**Problem to work on**
What is needed is an exact repeat of the lines from the line containing "для остановки кровотечения после прижигания" through the final line of the entries below, and nothing else.

**The input**
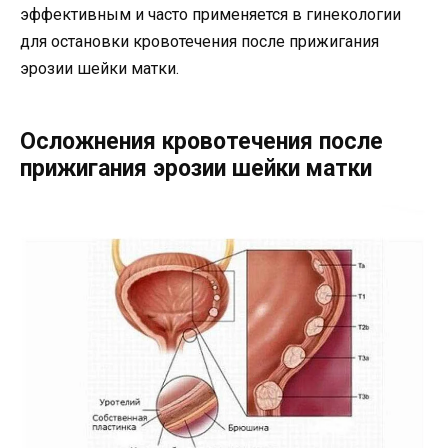
эффективным и часто применяется в гинекологии
для остановки кровотечения после прижигания
эрозии шейки матки.
Осложнения кровотечения после
прижигания эрозии шейки матки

**Task response**
для остановки кровотечения после прижигания
эрозии шейки матки.
Осложнения кровотечения после
прижигания эрозии шейки матки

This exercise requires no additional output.